池上グループが、教育弱者救済に舵を切ったのは、1985年に某予備校が計画倒産したことが原因だ。元々は、創設者の池上公介氏が69年に開設した「池上イングリッシュクラブ」がスタート。英才教育に特化した学習塾などを運営していたが、続出した中学生浪人を救済するため高校再受験予備校を開設した。この出来事がグループの教育方針を転換させたのだ。

同グループを語る上で外せないのが「池上メソッド」。生徒を認め基礎学力と長所を伸ばす独自の教育法で、数々の〝奇跡の逆転〟を生み出してきた。マスコミにも取り上げられ、この「池上メソッド」は全国的にも高い知名度を誇る。

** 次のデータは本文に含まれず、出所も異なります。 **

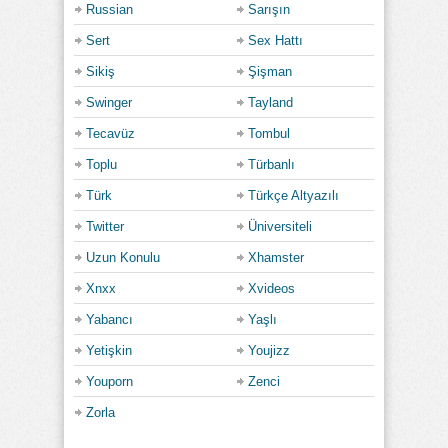
Russian
Sarışın
Sert
Sex Hattı
Sikiş
Şişman
Swinger
Tayland
Tecavüz
Tombul
Toplu
Türbanlı
Türk
Türkçe Altyazılı
Twitter
Üniversiteli
Uzun Konulu
Xhamster
Xnxx
Xvideos
Yabancı
Yaşlı
Yetişkin
Youjizz
Youporn
Zenci
Zorla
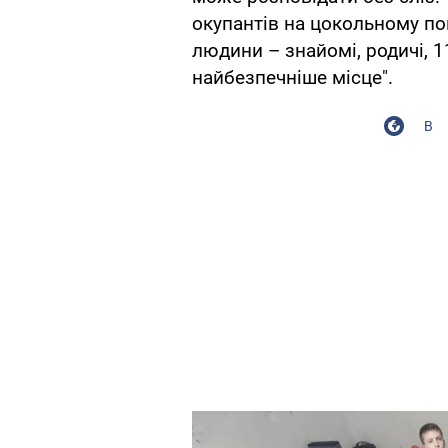
окупантів на цокольному по
людини – знайомі, родичі, 1
найбезпечніше місце".
В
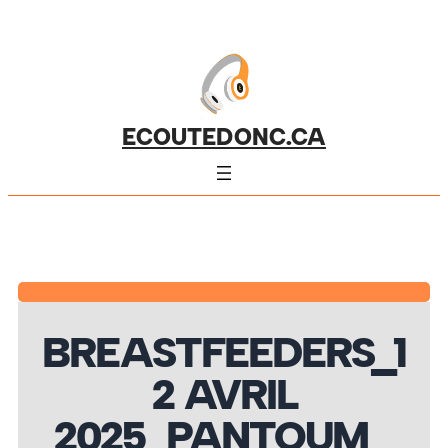
ECOUTEDONC.CA
BREASTFEEDERS_1
2 AVRIL
2025_PANTOUM_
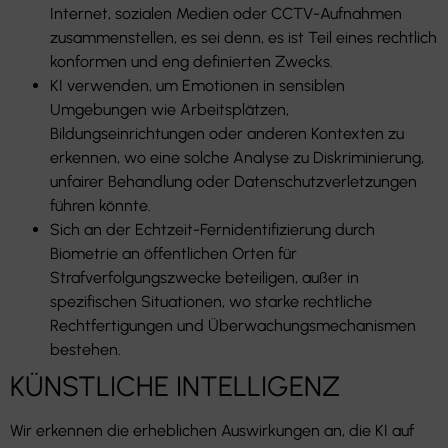
Internet, sozialen Medien oder CCTV-Aufnahmen
zusammenstellen, es sei denn, es ist Teil eines rechtlich
konformen und eng definierten Zwecks.
KI verwenden, um Emotionen in sensiblen
Umgebungen wie Arbeitsplätzen,
Bildungseinrichtungen oder anderen Kontexten zu
erkennen, wo eine solche Analyse zu Diskriminierung,
unfairer Behandlung oder Datenschutzverletzungen
führen könnte.
Sich an der Echtzeit-Fernidentifizierung durch
Biometrie an öffentlichen Orten für
Strafverfolgungszwecke beteiligen, außer in
spezifischen Situationen, wo starke rechtliche
Rechtfertigungen und Überwachungsmechanismen
bestehen.
KÜNSTLICHE INTELLIGENZ
Wir erkennen die erheblichen Auswirkungen an, die KI auf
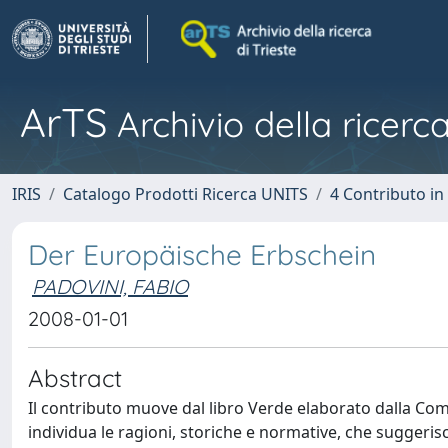
ArTS
Archivio della ricerca
IRIS
Catalogo Prodotti Ricerca UNITS
4 Contributo in
Der Europäische Erbschein
PADOVINI, FABIO
2008-01-01
Abstract
Il contributo muove dal libro Verde elaborato dalla Co
individua le ragioni, storiche e normative, che suggeris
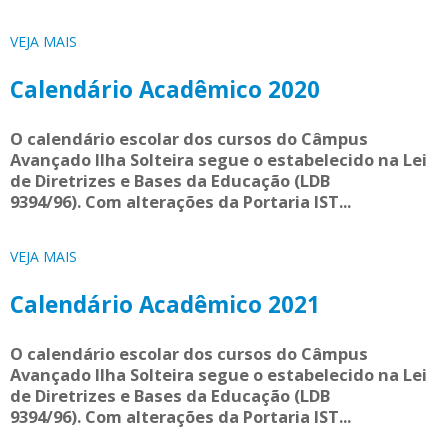
VEJA MAIS
Calendário Acadêmico 2020
O calendário escolar dos cursos do Câmpus
Avançado Ilha Solteira segue o estabelecido na Lei
de Diretrizes e Bases da Educação (LDB
9394/96). Com alterações da Portaria IST...
VEJA MAIS
Calendário Acadêmico 2021
O calendário escolar dos cursos do Câmpus
Avançado Ilha Solteira segue o estabelecido na Lei
de Diretrizes e Bases da Educação (LDB
9394/96). Com alterações da Portaria IST...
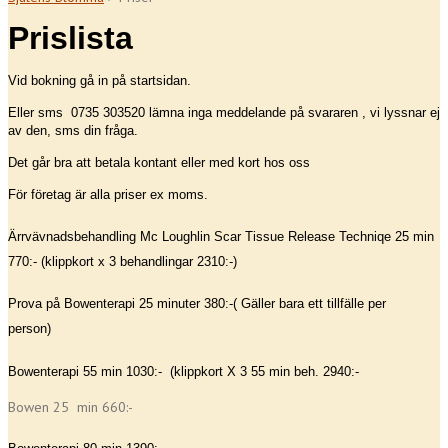
Prislista
Vid bokning gå in på startsidan.
Eller sms 0735 303520 lämna inga meddelande på svararen , vi lyssnar ej
av den, sms din fråga.
Det går bra att betala kontant eller med kort hos oss
För företag är alla priser ex moms.
Ärrvävnadsbehandling Mc Loughlin Scar Tissue Release Techniqe 25 min
770:- (klippkort x 3 behandlingar 2310:-)
Prova på Bowenterapi 25 minuter 380:-( Gäller bara ett tillfälle per
person)
Bowenterapi 55 min 1030:- (klippkort X 3 55 min beh. 2940:-
Bowen 25 min 660:-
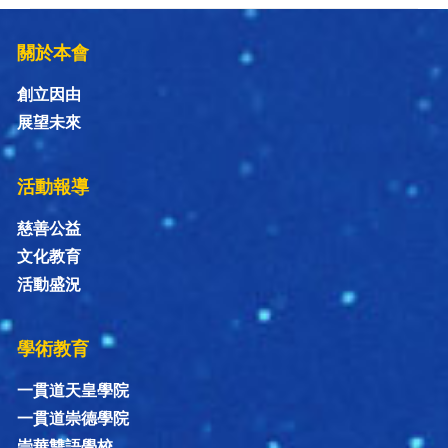
關於本會
創立因由
展望未來
活動報導
慈善公益
文化教育
活動盛況
學術教育
一貫道天皇學院
一貫道崇德學院
崇華雙語學校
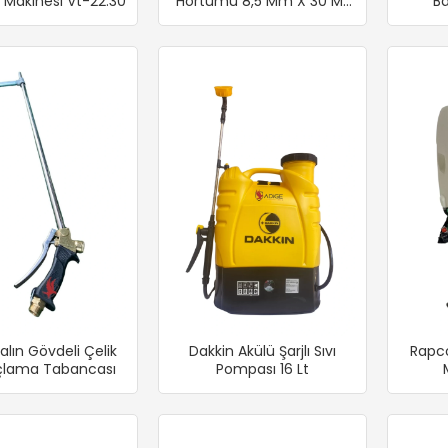
 Makinesi Vt-22.30
Hortumu 8,5 Mm X 30 Mt
Ba
(Mavi)
Ta
alın Gövdeli Çelik
Dakkin Akülü Şarjlı Sıvı
Rapco
açlama Tabancası
Pompası 16 Lt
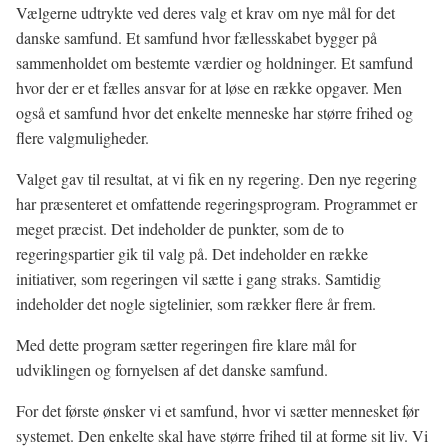
Vælgerne udtrykte ved deres valg et krav om nye mål for det
danske samfund. Et samfund hvor fællesskabet bygger på
sammenholdet om bestemte værdier og holdninger. Et samfund
hvor der er et fælles ansvar for at løse en række opgaver. Men
også et samfund hvor det enkelte menneske har større frihed og
flere valgmuligheder.
Valget gav til resultat, at vi fik en ny regering. Den nye regering
har præsenteret et omfattende regeringsprogram. Programmet er
meget præcist. Det indeholder de punkter, som de to
regeringspartier gik til valg på. Det indeholder en række
initiativer, som regeringen vil sætte i gang straks. Samtidig
indeholder det nogle sigtelinier, som rækker flere år frem.
Med dette program sætter regeringen fire klare mål for
udviklingen og fornyelsen af det danske samfund.
For det første
ønsker vi et samfund, hvor vi sætter mennesket før
systemet. Den enkelte skal have større frihed til at forme sit liv. Vi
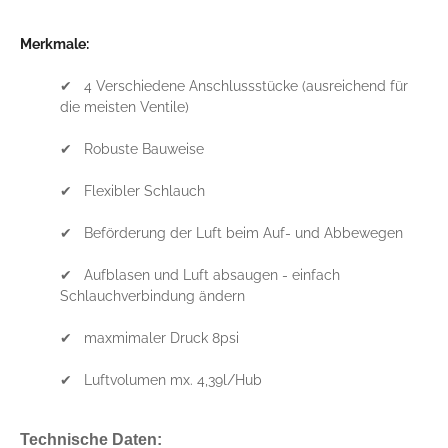
Merkmale:
✔ 4 Verschiedene Anschlussstücke (ausreichend für
die meisten Ventile)
✔ Robuste Bauweise
✔ Flexibler Schlauch
✔ Beförderung der Luft beim Auf- und Abbewegen
✔ Aufblasen und Luft absaugen - einfach
Schlauchverbindung ändern
✔ maxmimaler Druck 8psi
✔ Luftvolumen mx. 4,39l/Hub
Technische Daten:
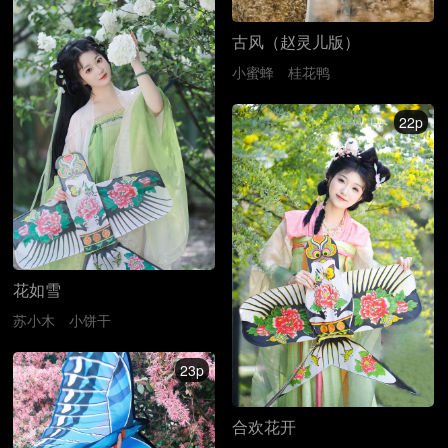
古风（赵灵儿版）
小蜜蜂
桂花鸭
22p
花如雪
苏小木
小饼干
23p
合欢花开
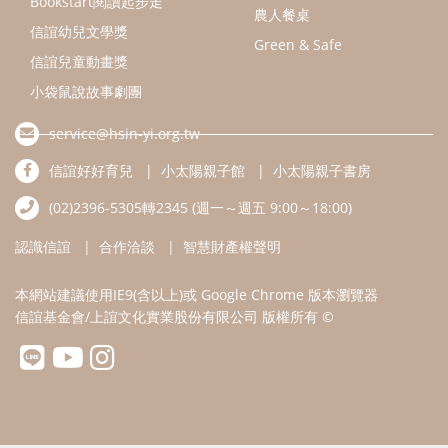
Bookstart閱讀起步走
農人餐桌
信誼幼兒文學獎
Green & Safe
信誼兒童動畫獎
小袋鼠說故事劇團
service@hsin-yi.org.tw
信誼好好育兒
小太陽親子館
小太陽親子書房
(02)2396-5305轉2345 (週一～週五 9:00～18:00)
認識信誼
合作洽談
智慧財產權聲明
本網站建議使用IE9(含以上)或 Google Chrome 版本瀏覽器
信誼基金會/上誼文化實業股份有限公司 版權所有 ©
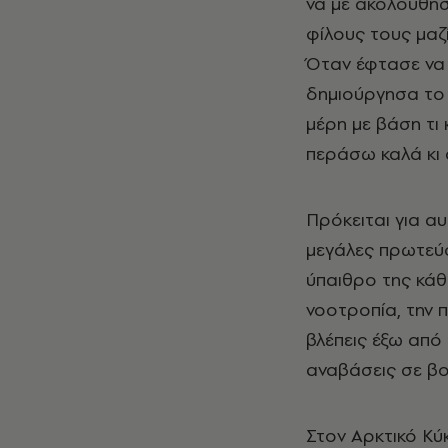
να με ακολουθήσ
φίλους τους μαζί
Όταν έφτασε να 
δημιούργησα τ
μέρη με βάση τι 
περάσω καλά κι 
Πρόκειται για αυ
μεγάλες πρωτεύο
ύπαιθρο της κάθ
νοοτροπία, την 
βλέπεις έξω από
αναβάσεις σε βο
Στον Αρκτικό Κύκ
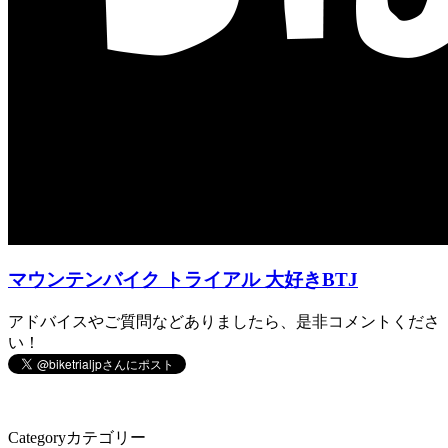
マウンテンバイク トライアル 大好きBTJ
アドバイスやご質問などありましたら、是非コメントくださ
い！
Category
カテゴリー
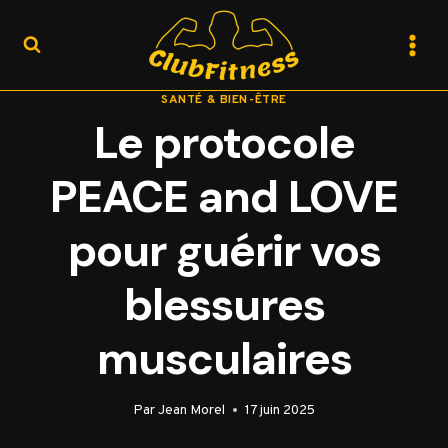
Aller
au
contenu
SANTÉ & BIEN-ÊTRE
Le protocole
PEACE and LOVE
pour guérir vos
blessures
musculaires
Par
Jean Morel
17 juin 2025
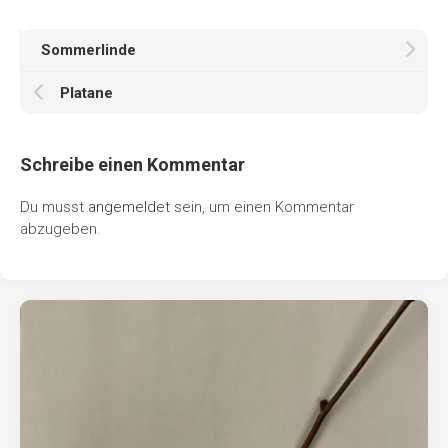
Sommerlinde
Platane
Schreibe einen Kommentar
Du musst
angemeldet
sein, um einen Kommentar
abzugeben.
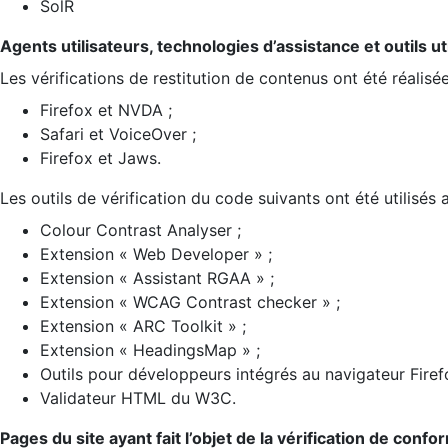
SolR
Agents utilisateurs, technologies d’assistance et outils util
Les vérifications de restitution de contenus ont été réalisé
Firefox et NVDA ;
Safari et VoiceOver ;
Firefox et Jaws.
Les outils de vérification du code suivants ont été utilisés 
Colour Contrast Analyser ;
Extension « Web Developer » ;
Extension « Assistant RGAA » ;
Extension « WCAG Contrast checker » ;
Extension « ARC Toolkit » ;
Extension « HeadingsMap » ;
Outils pour développeurs intégrés au navigateur Firef
Validateur HTML du W3C.
Pages du site ayant fait l’objet de la vérification de confo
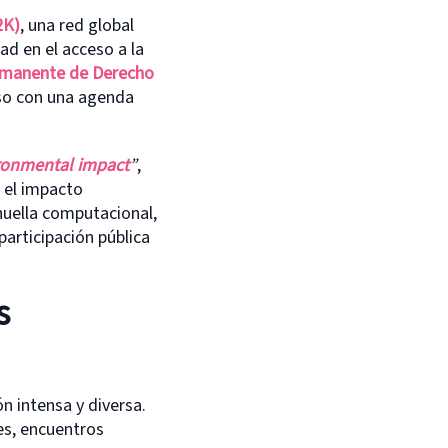
2K)
, una red global
d en el acceso a la
ermanente de Derecho
so con una agenda
ironmental impact
”
,
 el impacto
a huella computacional,
articipación pública
s
n intensa y diversa.
es, encuentros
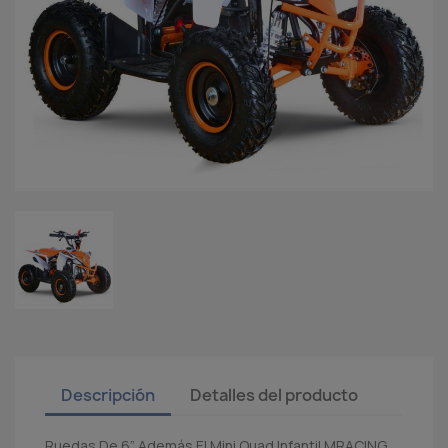
Descripción
Detalles del producto
Ruedas De 6” Además El Mini Quad Infantil MRACING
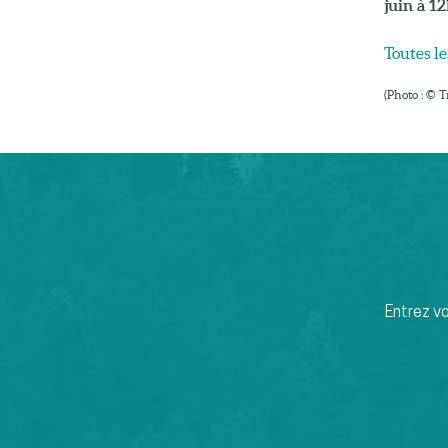
juin à 12
Toutes le
(Photo : © 
Entrez v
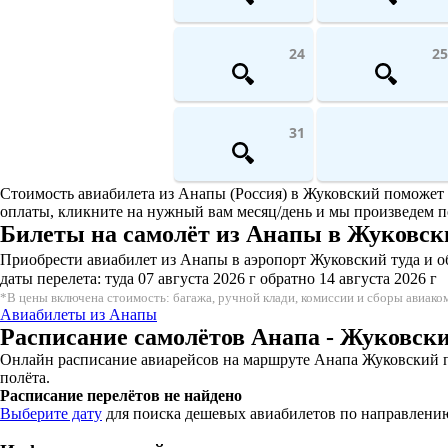
24
25
31
Стоимость авиабилета из Анапы (Россия) в Жуковский поможет у
оплаты, кликните на нужный вам месяц/день и мы произведем п
Билеты на самолёт из Анапы в Жуковск
Приобрести авиабилет из Анапы в аэропорт Жуковский туда и об
даты перелета: туда 07 августа 2026 г обратно 14 августа 2026 г
*В цены включена стоимость: багажа, ручной клади, комиссии и сборы авиак
Авиабилеты из Анапы
Расписание самолётов Анапа - Жуковски
Онлайн расписание авиарейсов на маршруте Анапа Жуковский по
полёта.
Расписание перелётов не найдено
Выберите дату
для поиска дешевых авиабилетов по направлени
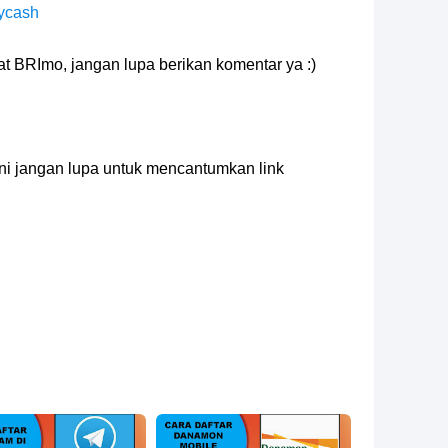
ycash
 BRImo, jangan lupa berikan komentar ya :)
 ini jangan lupa untuk mencantumkan link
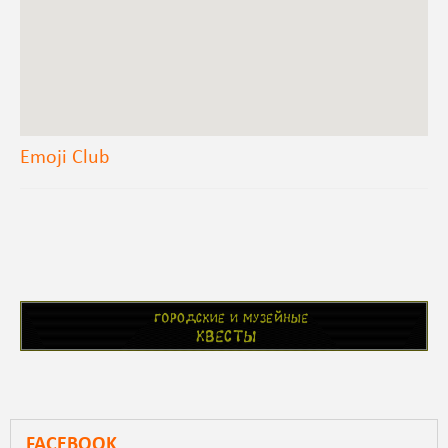
Emoji Club
FACEBOOK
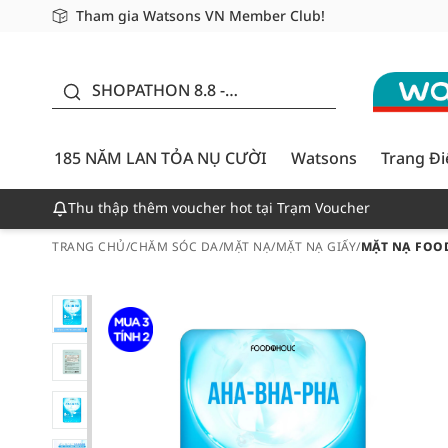
Tham gia Watsons VN Member Club!
Miễn phí giao hàng cho đơn hàng từ 249,000Đ
Giao hàng nhanh 24h - Áp dụng khu vực TP. Hồ Chí M
185 NĂM LAN TỎA NỤ
CƯỜI - GIẢM ĐẾN
SHOPATHON 8.8 -
50%
DEAL ĐỈNH
185 NĂM LAN TỎA NỤ CƯỜI
Watsons
Trang Đ
Thu thập thêm voucher hot tại Trạm Voucher
TRANG CHỦ
/
CHĂM SÓC DA
/
MẶT NẠ
/
MẶT NẠ GIẤY
/
MẶT NẠ FOOD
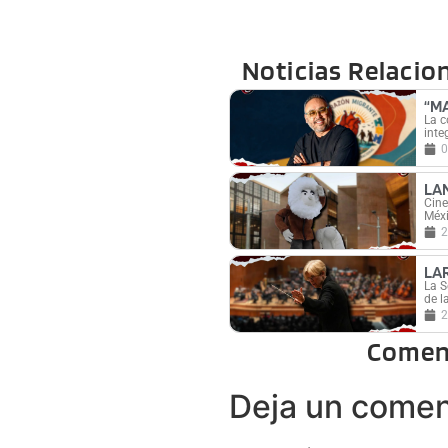
Noticias Relacio
“M
La c
inte
0
LA
Cine
Méxi
2
LA
La S
de l
2
Comen
Deja un comen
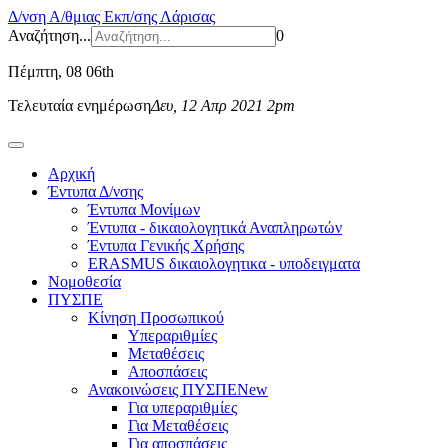
Δ/νση Α/θμιας Εκπ/σης Λάρισας
Αναζήτηση...
0
Πέμπτη
, 08 06th
Τελευταία ενημέρωση
Δευ, 12 Απρ 2021 2pm
Αρχική
Έντυπα Δ/νσης
Έντυπα Μονίμων
Έντυπα - δικαιολογητικά Αναπληρωτών
Έντυπα Γενικής Χρήσης
ERASMUS δικαιολογητικα - υποδειγματα
Νομοθεσία
ΠΥΣΠΕ
Κίνηση Προσωπικού
Υπεραριθμίες
Μεταθέσεις
Αποσπάσεις
Ανακοινώσεις ΠΥΣΠΕ
New
Για υπεραριθμίες
Για Μεταθέσεις
Για αποσπάσεις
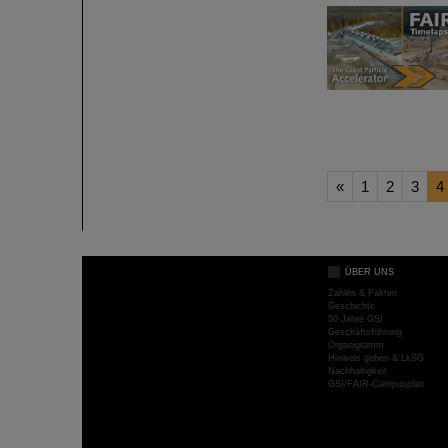
«
1
2
3
4
ÜBER UNS
Zahlen & Fakten
Geschichte
50 Jahre GSI
Geschäftsführung
Organigramm
Hinweis geben & LkSG
Nachhaltigkeit
GSI/FAIR-Campusplan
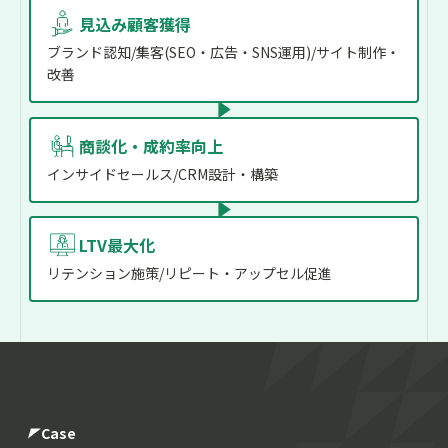
見込み顧客獲得
ブランド認知/集客(SEO・広告・SNS運用)/サイト制作・
改善
商談化・成約率向上
インサイドセールス/CRM設計・構築
LTV最大化
リテンション施策/リピート・アップセル促進
Case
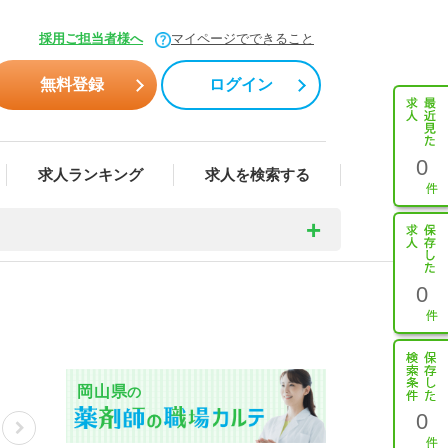
採用ご担当者様へ
マイページでできること
無料登録
ログイン
0
求人ランキング
求人を検索する
0
岡山県
の
0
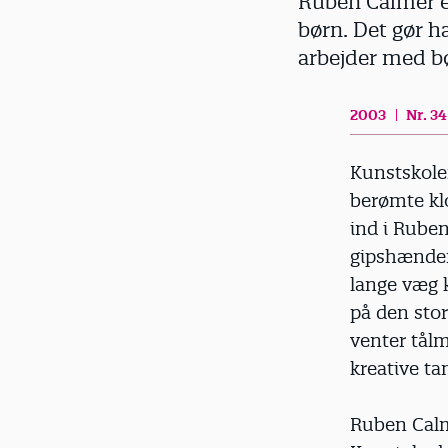
Ruben Calmer er
d
børn. Det gør h
arbejder med bø
2003
Nr. 34
Kunstskolen
berømte klo
ind i Rube
gipshænder
lange væg 
på den stor
venter tålm
kreative ta
Ruben Calm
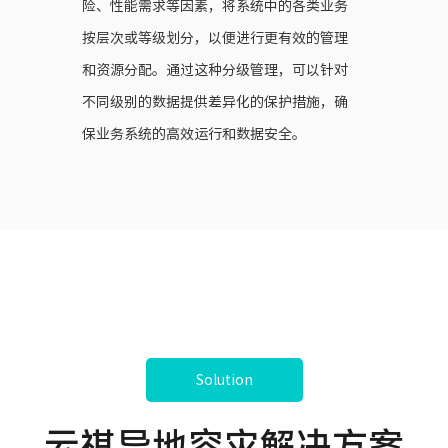
险、性能需求等因素，将系统中的各类业务
按层次或等级划分，以便进行更有效的管理
和资源分配。通过这种分级管理，可以针对
不同级别的数据提供差异化的保护措施，确
保业务系统的高效运行和数据安全。
Solution
云祺异地容灾解决方案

グループの中核となっているのが学校法人池上学園の「池上学院高等学校」と「池上学院グローバルアカデミー専門学校」だ。池上学院高等学校は、札幌に本校を置く道内唯一の私立通信制高校として04年に開校。「通信コース」と週5日通学型の「総合コース」があり、道内8カ所のキャンパスを含めて現在1000人の生徒が学ぶ。まもなく開校から20周年になるが、すでに卒業生は4700人を突破し、大学生や社会人として社会に貢献している。

一方、池上学院グローバルアカデミー専門学校では、「社会生活学科」「情報システム学科」を設置。「社会生活学科」ではコミュニケーション能力を養い、自立できるスキルを獲得。卒業後に進学や就職など自分の進みたい道に進めるよう指導している。

池上泰代理事長
上から学園前キャンパス、苫小牧キャンパス、池上学院グローバルアカデミー専門学校など道内8カ所に展開。